You see, during "sync" data replication, EVERY write operation to the local storage subsystem needs to be transmitted over the Fibre Channel to the storage subsystem at the remote site BEFORE you get an "I/O Complete" message sent back to the host application. Therefore, the host application must wait while the data is written to the remote site and an acknowlegement comes back that it has been accepted.

Because Fibre Channel actually uses the SCSI protocol to "talk" to the underlying disk drives, it takes a couple of round trips over the wire for the data to be accepted. The protocol goes something like this for a write:

1. Ask for a Rec_ready from the remote site to receive data.
2. Wait for the response.
3. Send the data.
4. Wait for acknowledgment from the remote site.

That's four round trips across the optical link for EVERY write!

Now let's look at the physics of Fibre Channel optical transmissions:

Light travels at about 300,000KM per second in a vacuum over Fibre cables. Due to impurities in the glass, that gets reduced down to about 200,000KM per second. That gives us a "latency" of about 1 millisecond for every 200KM.
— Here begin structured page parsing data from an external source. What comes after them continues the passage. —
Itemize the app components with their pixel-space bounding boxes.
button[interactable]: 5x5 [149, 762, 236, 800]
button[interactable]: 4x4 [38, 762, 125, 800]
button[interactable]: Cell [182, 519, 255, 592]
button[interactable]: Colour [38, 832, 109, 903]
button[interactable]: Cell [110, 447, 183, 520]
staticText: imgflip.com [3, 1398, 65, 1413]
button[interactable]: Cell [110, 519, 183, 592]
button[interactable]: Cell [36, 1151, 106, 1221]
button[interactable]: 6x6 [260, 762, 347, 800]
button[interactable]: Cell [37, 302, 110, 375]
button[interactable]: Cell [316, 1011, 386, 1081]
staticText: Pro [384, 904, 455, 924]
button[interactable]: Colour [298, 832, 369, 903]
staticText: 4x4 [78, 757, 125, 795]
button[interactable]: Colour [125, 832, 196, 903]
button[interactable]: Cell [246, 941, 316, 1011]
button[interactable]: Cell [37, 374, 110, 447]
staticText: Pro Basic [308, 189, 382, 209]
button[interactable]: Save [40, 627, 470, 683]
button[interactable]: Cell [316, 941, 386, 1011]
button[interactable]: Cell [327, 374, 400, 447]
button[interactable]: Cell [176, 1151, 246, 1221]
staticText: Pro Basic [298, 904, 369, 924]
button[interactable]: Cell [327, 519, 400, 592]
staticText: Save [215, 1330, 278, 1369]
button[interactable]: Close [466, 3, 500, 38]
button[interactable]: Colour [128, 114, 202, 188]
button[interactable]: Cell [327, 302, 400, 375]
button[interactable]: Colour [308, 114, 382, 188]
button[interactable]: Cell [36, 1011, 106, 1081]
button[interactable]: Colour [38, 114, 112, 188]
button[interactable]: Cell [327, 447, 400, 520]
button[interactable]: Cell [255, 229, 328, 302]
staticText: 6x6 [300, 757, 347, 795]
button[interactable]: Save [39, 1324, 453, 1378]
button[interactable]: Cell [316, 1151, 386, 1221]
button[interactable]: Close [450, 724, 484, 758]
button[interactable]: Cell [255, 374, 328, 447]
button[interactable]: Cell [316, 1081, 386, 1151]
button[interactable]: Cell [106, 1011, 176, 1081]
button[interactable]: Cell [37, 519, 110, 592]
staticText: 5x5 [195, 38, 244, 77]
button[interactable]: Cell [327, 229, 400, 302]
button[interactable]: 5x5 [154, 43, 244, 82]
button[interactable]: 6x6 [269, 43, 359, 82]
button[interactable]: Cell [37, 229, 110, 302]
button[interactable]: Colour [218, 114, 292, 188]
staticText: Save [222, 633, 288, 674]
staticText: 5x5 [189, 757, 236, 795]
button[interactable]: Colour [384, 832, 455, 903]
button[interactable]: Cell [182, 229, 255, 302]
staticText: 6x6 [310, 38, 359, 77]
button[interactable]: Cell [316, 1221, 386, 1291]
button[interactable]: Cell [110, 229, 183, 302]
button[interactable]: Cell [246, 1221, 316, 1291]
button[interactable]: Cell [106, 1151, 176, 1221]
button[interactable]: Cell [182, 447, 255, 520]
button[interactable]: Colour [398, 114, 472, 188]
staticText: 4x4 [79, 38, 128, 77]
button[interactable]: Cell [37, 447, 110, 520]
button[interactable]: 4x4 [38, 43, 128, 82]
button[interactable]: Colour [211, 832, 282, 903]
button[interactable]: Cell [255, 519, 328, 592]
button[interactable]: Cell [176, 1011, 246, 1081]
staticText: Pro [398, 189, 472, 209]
My experience has shown, given all of the above (round trips, protocol overhead, noise, retransmits) that you end up with around a millisecond latency for every 25 miles. So every 25 miles of data transmission using SCSI over Fibre Channel decreases your disk performance by around 1 millisecond.

If you look at a "best case" scenario of only 20 microseconds latency per kilometer, you get about 32.2 microseconds per mile. That's still a lot of latency for high performance applications.

For example, if your remote site is located 100 miles away, each write would add 4 milliseconds to every transfer. A normal write to local cache under normal circumstances is in the microsecond range.

So you are right, SYNC replication is a drag on performance for any application as distance grows. Since ASYNC data replication provides an immediate "I/O complete" to the application, distance is not a factor.